====== Exercise data

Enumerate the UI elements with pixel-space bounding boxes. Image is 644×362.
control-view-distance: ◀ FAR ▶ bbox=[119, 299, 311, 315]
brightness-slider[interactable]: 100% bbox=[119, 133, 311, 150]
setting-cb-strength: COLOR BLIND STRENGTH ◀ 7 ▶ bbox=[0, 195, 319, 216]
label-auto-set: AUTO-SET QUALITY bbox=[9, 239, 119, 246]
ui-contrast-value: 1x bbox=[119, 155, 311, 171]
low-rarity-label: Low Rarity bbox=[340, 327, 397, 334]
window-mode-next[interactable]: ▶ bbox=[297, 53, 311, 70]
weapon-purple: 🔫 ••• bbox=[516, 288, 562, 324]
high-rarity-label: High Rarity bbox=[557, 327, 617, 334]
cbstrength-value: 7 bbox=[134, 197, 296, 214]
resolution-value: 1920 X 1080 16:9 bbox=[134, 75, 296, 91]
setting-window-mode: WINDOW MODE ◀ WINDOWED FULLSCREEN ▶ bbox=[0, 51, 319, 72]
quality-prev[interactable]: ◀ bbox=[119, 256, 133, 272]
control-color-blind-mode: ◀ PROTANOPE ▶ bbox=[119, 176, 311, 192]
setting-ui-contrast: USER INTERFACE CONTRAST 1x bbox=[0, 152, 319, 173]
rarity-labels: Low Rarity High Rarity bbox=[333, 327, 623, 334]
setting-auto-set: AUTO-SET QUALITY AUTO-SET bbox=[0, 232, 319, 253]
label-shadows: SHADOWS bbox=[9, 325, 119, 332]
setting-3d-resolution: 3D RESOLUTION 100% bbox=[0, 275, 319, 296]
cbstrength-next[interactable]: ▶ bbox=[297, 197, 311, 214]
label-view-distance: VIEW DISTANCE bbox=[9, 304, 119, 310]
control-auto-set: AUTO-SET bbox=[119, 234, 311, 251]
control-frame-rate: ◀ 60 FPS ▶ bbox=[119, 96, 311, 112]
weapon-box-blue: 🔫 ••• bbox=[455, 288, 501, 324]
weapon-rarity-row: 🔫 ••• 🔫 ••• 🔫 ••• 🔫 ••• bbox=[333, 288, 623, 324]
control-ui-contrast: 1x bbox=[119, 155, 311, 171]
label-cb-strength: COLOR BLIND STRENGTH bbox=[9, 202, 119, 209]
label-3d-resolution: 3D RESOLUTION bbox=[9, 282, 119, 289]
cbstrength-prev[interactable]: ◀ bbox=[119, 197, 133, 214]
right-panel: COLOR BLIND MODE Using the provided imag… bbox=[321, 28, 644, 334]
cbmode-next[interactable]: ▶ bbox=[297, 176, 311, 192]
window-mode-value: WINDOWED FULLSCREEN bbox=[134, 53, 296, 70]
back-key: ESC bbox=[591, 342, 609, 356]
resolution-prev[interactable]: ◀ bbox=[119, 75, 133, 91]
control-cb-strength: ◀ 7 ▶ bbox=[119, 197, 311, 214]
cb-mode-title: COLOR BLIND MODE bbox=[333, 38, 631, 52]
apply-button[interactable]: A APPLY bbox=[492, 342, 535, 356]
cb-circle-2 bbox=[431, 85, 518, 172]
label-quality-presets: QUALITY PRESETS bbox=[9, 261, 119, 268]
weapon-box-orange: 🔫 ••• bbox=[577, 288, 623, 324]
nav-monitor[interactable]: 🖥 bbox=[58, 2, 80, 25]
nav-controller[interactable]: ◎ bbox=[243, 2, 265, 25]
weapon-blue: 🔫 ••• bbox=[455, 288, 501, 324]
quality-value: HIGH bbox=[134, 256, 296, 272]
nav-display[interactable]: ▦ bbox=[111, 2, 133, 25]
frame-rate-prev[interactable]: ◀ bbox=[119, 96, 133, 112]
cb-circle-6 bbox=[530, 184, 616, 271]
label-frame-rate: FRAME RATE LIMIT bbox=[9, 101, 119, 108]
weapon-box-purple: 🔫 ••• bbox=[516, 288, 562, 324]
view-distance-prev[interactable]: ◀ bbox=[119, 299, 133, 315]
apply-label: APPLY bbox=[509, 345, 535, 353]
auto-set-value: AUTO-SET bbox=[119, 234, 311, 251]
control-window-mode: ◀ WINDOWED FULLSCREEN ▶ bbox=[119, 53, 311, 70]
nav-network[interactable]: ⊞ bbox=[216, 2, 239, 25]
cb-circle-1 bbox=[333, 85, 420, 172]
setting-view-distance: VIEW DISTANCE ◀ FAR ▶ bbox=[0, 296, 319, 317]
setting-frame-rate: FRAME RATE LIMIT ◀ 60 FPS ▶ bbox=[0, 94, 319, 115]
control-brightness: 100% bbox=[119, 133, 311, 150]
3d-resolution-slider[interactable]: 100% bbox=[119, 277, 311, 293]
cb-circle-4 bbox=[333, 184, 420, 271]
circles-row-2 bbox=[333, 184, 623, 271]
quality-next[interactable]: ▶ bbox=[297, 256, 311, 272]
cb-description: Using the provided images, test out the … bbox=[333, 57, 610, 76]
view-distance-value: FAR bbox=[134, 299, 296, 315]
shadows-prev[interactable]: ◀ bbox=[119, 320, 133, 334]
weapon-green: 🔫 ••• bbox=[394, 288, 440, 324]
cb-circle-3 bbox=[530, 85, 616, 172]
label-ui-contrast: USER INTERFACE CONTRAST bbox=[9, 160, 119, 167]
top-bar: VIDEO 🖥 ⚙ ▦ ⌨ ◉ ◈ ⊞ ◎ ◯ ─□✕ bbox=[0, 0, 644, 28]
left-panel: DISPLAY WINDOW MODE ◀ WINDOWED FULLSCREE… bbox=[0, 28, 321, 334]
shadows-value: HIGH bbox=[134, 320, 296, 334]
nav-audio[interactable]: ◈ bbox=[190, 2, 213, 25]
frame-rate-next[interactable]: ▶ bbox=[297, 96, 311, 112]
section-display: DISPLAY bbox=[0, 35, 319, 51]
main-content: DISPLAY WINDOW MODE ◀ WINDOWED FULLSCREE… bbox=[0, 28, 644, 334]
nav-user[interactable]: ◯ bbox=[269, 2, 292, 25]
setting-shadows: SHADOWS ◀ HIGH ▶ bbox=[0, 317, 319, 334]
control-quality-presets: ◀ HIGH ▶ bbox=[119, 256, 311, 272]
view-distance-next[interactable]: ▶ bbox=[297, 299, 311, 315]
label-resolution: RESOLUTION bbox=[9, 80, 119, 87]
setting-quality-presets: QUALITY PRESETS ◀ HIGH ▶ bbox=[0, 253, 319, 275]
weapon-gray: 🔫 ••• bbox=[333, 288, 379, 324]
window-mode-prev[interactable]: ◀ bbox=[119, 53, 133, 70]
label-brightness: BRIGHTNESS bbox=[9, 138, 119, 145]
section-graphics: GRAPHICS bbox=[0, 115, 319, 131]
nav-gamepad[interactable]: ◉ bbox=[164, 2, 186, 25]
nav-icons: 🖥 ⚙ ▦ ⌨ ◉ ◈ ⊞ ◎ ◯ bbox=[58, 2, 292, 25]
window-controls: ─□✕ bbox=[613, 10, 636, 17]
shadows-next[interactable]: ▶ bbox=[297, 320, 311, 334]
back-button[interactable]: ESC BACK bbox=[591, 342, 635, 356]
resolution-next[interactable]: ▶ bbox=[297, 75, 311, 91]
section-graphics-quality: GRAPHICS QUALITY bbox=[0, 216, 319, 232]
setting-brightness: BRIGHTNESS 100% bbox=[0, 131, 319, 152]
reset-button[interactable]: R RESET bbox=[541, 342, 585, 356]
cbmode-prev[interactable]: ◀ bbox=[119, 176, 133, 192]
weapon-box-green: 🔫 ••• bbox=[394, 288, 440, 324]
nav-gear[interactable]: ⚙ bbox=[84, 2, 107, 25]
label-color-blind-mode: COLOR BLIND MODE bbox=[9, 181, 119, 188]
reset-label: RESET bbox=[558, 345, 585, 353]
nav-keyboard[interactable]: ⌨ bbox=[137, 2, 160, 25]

============
====== Exercise data

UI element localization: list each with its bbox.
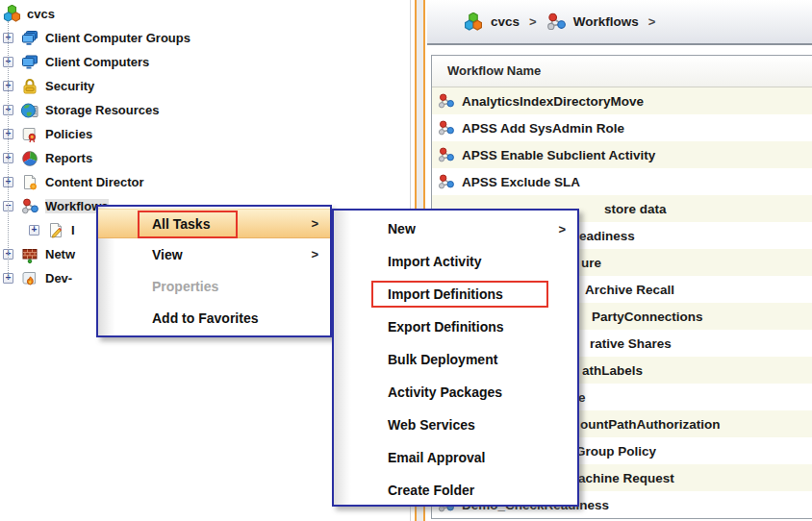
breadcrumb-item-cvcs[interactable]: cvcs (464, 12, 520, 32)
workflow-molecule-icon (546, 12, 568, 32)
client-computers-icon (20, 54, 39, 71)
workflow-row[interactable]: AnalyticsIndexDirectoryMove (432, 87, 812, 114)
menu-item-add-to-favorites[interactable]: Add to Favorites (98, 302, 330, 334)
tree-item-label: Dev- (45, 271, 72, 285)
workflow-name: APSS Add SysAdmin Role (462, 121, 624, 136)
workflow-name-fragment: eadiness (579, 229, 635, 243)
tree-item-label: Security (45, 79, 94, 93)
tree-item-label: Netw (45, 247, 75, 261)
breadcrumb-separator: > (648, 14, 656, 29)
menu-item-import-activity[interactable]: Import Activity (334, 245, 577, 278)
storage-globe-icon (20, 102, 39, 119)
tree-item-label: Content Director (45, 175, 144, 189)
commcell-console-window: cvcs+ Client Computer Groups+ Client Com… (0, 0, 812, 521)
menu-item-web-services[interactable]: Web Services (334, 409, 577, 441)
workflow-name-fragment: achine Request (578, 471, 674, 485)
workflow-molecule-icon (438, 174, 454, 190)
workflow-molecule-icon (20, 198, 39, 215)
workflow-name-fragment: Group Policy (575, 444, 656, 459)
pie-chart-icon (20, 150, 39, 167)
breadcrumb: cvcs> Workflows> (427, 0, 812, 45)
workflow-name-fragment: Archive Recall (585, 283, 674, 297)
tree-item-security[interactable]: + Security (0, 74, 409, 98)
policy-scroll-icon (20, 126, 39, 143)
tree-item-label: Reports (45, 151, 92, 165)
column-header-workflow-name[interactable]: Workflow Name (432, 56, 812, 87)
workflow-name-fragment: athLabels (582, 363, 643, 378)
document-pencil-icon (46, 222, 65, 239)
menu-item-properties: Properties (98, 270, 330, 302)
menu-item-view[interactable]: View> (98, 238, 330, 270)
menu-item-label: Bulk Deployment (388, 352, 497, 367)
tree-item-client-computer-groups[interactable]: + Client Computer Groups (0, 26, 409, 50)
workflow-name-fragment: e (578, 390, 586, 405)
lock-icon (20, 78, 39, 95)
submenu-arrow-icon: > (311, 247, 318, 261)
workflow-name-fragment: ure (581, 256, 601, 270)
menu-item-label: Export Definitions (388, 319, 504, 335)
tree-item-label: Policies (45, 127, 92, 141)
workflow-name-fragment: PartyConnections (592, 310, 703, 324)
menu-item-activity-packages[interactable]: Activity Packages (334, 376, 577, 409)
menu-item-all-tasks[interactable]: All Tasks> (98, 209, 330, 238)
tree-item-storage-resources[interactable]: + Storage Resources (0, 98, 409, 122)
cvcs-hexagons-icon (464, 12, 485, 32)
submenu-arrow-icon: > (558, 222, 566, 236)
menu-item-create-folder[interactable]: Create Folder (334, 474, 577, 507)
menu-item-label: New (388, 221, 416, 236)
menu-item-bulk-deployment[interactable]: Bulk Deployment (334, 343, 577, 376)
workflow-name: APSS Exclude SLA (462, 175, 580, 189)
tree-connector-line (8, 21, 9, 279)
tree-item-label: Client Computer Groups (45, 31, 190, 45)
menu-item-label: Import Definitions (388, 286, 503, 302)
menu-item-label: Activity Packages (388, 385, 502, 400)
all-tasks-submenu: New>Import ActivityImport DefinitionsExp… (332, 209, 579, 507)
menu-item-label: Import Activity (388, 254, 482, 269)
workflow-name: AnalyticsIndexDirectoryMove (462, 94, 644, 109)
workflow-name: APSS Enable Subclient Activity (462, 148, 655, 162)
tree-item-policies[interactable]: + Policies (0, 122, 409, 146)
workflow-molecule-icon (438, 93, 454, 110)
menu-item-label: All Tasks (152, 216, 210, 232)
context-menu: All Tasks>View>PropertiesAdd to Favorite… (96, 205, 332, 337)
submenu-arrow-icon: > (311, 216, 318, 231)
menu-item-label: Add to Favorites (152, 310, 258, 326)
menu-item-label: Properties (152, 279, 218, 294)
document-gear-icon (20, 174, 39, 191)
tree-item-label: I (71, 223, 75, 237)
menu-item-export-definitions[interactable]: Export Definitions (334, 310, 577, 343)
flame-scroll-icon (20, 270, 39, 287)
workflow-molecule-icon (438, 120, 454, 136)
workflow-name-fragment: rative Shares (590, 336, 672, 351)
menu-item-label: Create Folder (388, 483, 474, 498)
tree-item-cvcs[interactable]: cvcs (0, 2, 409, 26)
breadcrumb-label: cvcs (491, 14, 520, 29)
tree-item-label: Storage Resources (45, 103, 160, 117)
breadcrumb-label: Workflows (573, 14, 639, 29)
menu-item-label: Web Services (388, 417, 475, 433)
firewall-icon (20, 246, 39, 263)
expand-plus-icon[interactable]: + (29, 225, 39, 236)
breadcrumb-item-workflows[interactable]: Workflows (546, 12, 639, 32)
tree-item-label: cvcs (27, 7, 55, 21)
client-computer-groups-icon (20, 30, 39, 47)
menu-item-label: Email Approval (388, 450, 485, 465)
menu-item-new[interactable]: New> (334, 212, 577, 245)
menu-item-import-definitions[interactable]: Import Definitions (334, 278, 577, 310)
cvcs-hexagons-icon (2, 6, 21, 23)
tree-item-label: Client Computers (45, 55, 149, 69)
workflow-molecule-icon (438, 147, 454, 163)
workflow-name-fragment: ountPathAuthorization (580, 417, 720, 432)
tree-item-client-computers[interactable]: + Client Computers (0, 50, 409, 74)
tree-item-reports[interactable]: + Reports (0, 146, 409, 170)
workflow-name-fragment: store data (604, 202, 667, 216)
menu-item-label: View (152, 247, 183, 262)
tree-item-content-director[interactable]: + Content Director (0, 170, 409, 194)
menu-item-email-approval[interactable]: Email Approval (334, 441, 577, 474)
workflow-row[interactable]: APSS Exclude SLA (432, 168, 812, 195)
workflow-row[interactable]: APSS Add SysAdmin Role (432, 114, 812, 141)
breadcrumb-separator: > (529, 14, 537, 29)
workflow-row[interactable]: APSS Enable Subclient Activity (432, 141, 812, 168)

============
====== Exercise data

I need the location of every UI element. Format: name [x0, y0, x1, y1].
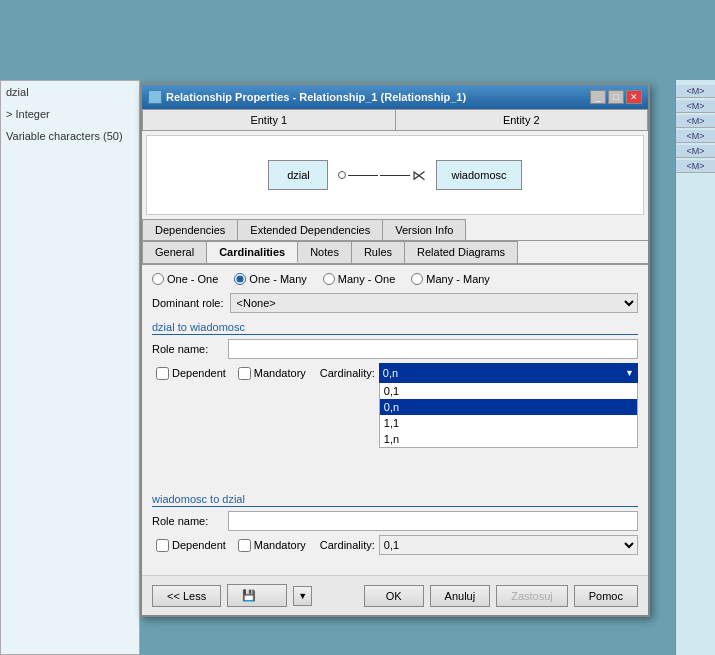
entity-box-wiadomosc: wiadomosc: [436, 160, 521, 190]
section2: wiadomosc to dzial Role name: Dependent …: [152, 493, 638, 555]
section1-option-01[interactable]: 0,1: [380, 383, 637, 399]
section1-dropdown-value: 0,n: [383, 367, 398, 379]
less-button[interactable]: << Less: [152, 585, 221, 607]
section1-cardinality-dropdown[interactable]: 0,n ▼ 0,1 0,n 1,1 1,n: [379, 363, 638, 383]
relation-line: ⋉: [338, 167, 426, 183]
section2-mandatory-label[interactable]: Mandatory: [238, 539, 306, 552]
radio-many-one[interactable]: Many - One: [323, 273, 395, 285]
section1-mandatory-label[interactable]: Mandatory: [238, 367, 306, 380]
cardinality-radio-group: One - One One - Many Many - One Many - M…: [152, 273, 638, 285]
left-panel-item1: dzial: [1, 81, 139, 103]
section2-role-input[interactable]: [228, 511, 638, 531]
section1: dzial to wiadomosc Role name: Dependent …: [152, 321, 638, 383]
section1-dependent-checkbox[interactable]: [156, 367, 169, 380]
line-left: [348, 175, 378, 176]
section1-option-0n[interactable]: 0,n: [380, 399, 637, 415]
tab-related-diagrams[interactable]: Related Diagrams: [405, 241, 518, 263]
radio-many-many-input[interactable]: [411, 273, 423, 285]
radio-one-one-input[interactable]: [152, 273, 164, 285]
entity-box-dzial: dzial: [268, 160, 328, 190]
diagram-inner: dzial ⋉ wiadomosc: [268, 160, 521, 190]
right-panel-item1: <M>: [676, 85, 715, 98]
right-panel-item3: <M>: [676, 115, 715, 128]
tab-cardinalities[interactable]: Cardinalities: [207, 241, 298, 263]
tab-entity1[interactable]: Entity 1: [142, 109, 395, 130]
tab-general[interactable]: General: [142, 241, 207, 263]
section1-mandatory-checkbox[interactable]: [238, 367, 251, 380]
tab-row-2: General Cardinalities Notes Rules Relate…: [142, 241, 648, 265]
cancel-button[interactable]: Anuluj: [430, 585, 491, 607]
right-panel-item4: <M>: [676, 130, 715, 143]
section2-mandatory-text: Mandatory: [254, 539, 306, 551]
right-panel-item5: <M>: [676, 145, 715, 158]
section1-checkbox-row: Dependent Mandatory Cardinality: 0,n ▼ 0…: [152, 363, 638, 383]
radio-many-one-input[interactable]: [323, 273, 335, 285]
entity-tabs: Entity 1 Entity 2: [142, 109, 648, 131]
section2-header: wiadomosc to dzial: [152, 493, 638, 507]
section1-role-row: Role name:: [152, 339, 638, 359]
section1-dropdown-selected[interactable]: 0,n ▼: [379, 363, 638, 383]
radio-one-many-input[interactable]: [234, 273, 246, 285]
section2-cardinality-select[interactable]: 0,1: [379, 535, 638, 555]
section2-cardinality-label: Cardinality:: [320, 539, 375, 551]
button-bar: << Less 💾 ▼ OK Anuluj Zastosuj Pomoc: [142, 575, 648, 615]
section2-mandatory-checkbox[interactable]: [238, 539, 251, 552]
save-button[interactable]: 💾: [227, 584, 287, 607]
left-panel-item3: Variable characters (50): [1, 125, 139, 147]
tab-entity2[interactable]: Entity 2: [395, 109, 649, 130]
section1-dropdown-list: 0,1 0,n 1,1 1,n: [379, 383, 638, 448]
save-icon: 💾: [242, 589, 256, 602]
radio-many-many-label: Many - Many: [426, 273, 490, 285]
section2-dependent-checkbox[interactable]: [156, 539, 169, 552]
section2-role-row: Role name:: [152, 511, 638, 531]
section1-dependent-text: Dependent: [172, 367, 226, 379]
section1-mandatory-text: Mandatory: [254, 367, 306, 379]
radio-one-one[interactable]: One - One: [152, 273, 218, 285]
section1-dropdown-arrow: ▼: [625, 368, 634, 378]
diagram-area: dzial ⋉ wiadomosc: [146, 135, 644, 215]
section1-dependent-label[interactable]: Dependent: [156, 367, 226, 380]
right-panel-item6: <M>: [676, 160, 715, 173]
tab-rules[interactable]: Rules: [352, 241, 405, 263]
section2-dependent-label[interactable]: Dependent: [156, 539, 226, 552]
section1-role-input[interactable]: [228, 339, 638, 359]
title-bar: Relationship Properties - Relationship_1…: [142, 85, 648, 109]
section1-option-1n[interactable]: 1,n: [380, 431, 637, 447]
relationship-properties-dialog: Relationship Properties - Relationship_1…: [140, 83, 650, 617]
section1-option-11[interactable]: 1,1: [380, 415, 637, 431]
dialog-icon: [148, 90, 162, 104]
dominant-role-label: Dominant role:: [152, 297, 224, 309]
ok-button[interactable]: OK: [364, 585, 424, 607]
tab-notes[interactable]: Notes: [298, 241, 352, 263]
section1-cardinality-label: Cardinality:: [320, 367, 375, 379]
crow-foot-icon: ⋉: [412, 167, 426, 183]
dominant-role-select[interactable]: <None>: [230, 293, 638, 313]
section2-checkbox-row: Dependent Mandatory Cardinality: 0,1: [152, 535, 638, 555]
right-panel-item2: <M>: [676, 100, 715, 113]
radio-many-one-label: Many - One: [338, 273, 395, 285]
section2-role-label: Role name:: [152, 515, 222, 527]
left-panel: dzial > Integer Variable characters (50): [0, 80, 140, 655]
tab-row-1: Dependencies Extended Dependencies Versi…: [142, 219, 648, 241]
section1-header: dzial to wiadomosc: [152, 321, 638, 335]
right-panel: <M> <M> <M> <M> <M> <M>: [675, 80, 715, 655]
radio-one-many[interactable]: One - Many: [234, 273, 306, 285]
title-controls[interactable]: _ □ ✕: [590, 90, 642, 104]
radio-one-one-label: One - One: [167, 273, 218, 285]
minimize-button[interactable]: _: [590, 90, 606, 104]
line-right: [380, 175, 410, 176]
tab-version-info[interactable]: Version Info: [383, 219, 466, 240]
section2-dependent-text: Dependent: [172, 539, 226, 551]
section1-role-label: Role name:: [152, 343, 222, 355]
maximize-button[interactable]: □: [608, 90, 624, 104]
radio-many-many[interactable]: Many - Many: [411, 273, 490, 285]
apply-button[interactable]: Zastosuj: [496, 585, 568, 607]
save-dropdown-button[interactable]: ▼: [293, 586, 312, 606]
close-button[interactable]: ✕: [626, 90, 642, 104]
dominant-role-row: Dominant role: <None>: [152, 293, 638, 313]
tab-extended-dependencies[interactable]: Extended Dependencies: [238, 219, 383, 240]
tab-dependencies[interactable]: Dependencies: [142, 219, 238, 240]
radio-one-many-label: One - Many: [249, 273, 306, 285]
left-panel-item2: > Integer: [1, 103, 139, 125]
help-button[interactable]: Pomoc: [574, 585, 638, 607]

============

● **Task objective**:
Look above for every line with the word "Rules" and copy it.

● **Answer for this exercise**:
tab-row-2: General Cardinalities Notes Rules Relate…: [142, 241, 648, 265]
tab-rules[interactable]: Rules: [352, 241, 405, 263]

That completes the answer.